- Timothy Lin
Finally, the last installment of the Thesis Thursday series! Rather than going through what I have done since the previous post (basically more refinements and robustness checks), I have decided to share some miscellaneous thoughts and lessons learnt over the past few months. The completed research paper and accompanying slides can be downloaded from my website.
On R and Stata
I decided to code the entire project in R this time round and I have to say that I am quite won over by the capabilities of the various packages.
Features that I like:
Graphing capabilities. Ggplot2 offers great default graphics, not to mention the numerous other add-ons and mapping tools (plotly, ggally, htmlwidgets, choroplethr, tmap).
Superior workflow. I can code in R, write a report in R markdown, produce tables in both html and tex, pull together a series of slides using ioslides/slidfy and blog in the same interface. The only time I moved out of Rstudio was when I was writing up my paper (Latex), though bookdown is an attractive alternative.
Pipe syntax. I used to dislike it but I noticed that I have been using it quite often over the past few months. It does help reduce clutter but requires a certain frame of mind to read the syntax (Think of it as water flowing through a pipe).
Dplyr. Greatly speeds up the time it takes to do simple data manipulation compared to base R commands and replicates egen type commands in Stata.
Nonetheless, Stata still has certain advantages:
Help manual. Stata's help files are the best, comprehensive with examples. Unfortunately, some R packages, being user written, are not as helpful. Stackoverflow and google make it much better though.
Syntax. I still find Stata's syntax more direct and intuitive. A problem with the many user written commands in R is that everyone tries to come up with new names for functions, many of which are not the most intuitive.
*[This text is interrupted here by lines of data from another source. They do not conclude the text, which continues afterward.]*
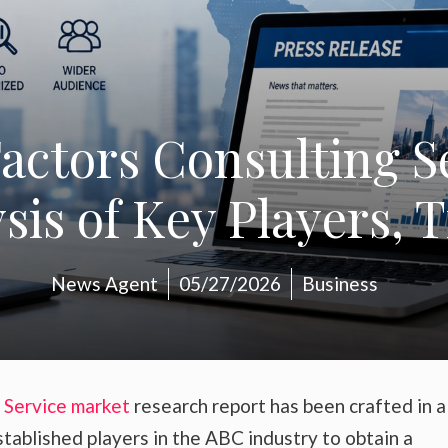
actors Consulting S
is of Key Players, 
News Agent
05/27/2026
Business
 Service market
research report has been crafted in 
stablished players in the ABC industry to obtain a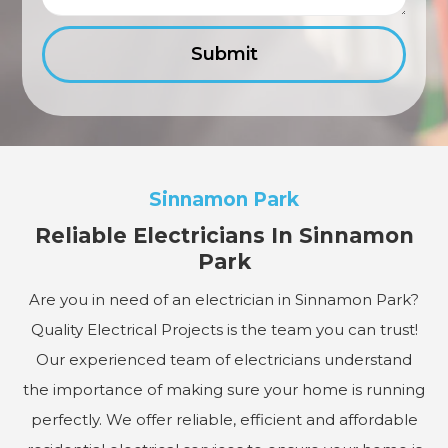
Sinnamon Park
Reliable Electricians In Sinnamon
Park
Are you in need of an electrician in Sinnamon Park?
Quality Electrical Projects is the team you can trust!
Our experienced team of electricians understand
the importance of making sure your home is running
perfectly. We offer reliable, efficient and affordable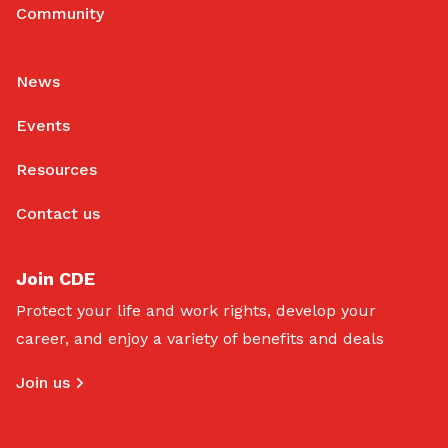
Community
News
Events
Resources
Contact us
Join CDE
Protect your life and work rights, develop your
career, and enjoy a variety of benefits and deals
Join us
Reshape. Reshape2 does not allow one to change multiple variables from long to wide. One can use reshape from the data.table package but I find it a hassle to use another package to do an elementary task.
Speed. Stata is much faster at reading and processing large datasets on memory.
Econometric tools. This is a major selling point of Stata and is where it still holds a comparative advantage. Recently developed tools in applied econometrics are introduced in Stata over R (e.g. ivreg2). By default, Stata commands normally come with the option of weights and different standard errors. To implement these features in R normally require an additional package and some clunky syntax.
More data is not necessary better.
When working with shapefiles, try to find the simplest one that gives you the necessary detail. Any more is just a waste of memory and a waste of time to compress it down.
There isn't much point using micro level data when working at the broader aggregate level. Just take the mean and use the number of observation as weights. The regression results will be the same but much faster to compute.
On a similar note, work with a small sample before running the code on the entire dataset.
For complex text manipulation, use regex. Most helpful guide which I constantly refer to comes from a UBC stat's class.
While ggcounty and choroplethr make mapping of U.S. states and counties a relatively simple task, it is worth learning to work with shapefiles. Doing it manually also made me realise how much of an art mapping is and the arbitrariness from the different projection systems.
More RAM is better. It's hard to go back to 4GB once you are used to 64GB.